Il paese è sprofondato nel governo dei peggiori dopo anni di corruzione.
Forma di governo in cui i leader politici sono incompetenti, corrotti o moralmente deplorevoli, portando a una gestione inefficace e dannosa dello stato.
Critics argue that the current administration has turned the nation into a kakistocracy.
I critici sostengono che l'amministrazione attuale abbia trasformato la nazione in un governo dei peggiori.
Kakistocracy thrives when institutions fail to hold leaders accountable.
Il governo dei peggiori prospera quando le istituzioni non riescono a chiedere conto ai leader.
Termine spesso usato in contesti politici o sociali per criticare l'inefficacia o la corruzione dei governanti. Non ha una traduzione italiana diretta altrettanto concisa.
Usa questo termine quando vuoi enfatizzare l'incompetenza o la corruzione sistemica dei leader, non solo singoli episodi di malgoverno. È adatto a contesti formali o critici, ad esempio in articoli di opinione o analisi politiche.

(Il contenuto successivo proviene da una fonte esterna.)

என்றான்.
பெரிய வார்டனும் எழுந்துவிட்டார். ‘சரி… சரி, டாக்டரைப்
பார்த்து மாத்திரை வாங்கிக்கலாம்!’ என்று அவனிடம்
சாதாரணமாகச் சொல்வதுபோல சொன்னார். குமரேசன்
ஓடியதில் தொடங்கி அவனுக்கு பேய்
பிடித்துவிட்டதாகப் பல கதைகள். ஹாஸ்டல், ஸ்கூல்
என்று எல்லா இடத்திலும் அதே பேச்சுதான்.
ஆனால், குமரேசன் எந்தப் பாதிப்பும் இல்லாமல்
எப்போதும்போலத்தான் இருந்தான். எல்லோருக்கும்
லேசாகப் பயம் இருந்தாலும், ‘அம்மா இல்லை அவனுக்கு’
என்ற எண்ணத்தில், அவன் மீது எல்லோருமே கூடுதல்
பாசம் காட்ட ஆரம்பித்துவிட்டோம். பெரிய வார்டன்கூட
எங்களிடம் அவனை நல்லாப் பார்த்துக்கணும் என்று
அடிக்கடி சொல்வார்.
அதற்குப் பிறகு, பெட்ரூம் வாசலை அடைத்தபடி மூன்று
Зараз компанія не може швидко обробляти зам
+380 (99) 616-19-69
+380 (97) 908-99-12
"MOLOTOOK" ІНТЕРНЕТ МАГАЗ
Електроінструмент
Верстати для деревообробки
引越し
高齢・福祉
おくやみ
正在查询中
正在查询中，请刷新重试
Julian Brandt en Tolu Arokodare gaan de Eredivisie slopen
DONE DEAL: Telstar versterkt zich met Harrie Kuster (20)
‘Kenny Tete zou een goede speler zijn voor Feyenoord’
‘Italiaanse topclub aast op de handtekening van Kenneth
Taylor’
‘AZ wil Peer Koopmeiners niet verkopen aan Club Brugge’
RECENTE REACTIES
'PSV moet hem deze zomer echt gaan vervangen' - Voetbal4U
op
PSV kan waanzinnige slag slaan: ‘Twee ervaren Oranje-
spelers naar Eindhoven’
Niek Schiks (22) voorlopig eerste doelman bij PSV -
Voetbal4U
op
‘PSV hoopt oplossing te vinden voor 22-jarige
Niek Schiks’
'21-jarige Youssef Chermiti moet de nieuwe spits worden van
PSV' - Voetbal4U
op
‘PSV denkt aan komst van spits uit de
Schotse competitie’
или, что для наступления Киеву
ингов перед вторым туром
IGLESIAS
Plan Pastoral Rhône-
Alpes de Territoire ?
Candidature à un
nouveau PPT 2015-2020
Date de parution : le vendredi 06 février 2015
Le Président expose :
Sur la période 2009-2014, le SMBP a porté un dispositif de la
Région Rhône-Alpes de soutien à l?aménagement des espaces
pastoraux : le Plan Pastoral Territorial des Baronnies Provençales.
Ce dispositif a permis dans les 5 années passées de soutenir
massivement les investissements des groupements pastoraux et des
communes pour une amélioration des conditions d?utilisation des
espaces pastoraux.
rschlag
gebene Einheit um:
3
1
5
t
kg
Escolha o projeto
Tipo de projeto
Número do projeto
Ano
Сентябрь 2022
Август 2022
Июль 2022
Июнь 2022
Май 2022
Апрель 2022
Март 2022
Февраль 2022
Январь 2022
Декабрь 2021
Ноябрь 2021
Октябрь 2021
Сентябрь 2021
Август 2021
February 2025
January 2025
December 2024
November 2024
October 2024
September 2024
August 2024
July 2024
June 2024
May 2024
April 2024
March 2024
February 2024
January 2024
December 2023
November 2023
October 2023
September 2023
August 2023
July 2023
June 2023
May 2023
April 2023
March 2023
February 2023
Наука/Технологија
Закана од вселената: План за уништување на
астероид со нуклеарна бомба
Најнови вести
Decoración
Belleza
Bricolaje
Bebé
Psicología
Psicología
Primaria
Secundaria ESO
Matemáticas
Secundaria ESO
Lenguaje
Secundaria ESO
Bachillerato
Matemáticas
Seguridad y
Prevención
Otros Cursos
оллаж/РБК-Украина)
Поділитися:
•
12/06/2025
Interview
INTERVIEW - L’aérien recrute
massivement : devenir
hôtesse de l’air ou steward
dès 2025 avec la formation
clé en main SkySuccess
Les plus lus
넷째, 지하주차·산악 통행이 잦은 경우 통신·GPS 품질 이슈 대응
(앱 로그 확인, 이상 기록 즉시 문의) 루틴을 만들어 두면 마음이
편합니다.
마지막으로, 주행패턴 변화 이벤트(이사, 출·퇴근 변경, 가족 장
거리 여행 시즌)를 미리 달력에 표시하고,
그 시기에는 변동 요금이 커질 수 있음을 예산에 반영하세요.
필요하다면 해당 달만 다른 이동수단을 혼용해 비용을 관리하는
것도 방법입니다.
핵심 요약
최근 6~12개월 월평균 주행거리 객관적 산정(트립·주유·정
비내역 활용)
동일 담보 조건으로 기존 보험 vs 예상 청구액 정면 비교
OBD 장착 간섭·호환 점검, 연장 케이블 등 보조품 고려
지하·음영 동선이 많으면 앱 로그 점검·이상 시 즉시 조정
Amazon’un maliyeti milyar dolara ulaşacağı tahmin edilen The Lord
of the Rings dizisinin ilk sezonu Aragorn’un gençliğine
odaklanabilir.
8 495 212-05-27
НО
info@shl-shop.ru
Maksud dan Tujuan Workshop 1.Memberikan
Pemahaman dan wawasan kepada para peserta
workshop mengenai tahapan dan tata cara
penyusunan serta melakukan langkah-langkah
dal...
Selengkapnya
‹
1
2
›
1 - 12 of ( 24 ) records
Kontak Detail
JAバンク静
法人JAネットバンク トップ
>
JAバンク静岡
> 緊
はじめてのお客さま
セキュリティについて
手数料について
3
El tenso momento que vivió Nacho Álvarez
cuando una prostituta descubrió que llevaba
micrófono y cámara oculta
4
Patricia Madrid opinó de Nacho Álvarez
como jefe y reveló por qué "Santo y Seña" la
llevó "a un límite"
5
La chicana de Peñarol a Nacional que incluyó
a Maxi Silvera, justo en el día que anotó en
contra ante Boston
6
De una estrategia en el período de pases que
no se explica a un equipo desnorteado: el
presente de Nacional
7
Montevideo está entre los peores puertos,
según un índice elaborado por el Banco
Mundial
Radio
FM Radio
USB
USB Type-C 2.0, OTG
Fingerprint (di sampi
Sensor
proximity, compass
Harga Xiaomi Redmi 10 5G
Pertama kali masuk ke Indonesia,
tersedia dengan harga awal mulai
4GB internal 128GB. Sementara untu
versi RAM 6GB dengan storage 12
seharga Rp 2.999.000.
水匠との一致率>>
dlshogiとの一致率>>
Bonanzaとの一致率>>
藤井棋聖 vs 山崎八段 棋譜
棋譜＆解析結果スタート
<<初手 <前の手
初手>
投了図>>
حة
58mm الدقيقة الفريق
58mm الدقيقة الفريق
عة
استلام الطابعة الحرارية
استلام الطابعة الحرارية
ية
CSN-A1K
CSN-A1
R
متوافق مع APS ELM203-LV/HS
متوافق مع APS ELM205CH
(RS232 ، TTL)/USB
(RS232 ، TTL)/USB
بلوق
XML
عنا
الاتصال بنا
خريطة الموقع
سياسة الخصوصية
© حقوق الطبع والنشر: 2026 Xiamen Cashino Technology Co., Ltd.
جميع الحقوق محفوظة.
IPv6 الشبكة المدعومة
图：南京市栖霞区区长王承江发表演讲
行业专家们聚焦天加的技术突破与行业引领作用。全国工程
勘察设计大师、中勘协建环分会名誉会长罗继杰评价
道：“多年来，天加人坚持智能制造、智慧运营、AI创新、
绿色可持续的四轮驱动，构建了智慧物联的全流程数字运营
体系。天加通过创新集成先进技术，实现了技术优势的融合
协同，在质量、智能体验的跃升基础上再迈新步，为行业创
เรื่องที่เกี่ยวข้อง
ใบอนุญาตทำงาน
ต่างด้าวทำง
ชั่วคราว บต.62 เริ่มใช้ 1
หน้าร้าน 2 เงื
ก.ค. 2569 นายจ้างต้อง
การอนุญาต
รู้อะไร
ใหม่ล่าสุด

'Kakistocracy' non implica necessariamente un regime autoritario, ma un governo che, indipendentemente dalla forma istituzionale, è gestito da persone inadeguate. Una dittatura può essere efficiente, mentre una kakistocracy è per definizione inefficace.
Dal greco antico *kakistos* (κακιστος, 'il peggiore') + *kratos* (κρατος, 'potere'). Coniato nel XVII secolo, ma divenuto di uso comune solo in epoca moderna per descrivere governi fallimentari.
Termine raro in italiano, spesso sostituito da perifrasi come 'governo incompetente' o 'regime corrotto'. È più comune in ambito giornalistico o accademico, soprattutto in riferimento a paesi in crisi istituzionale.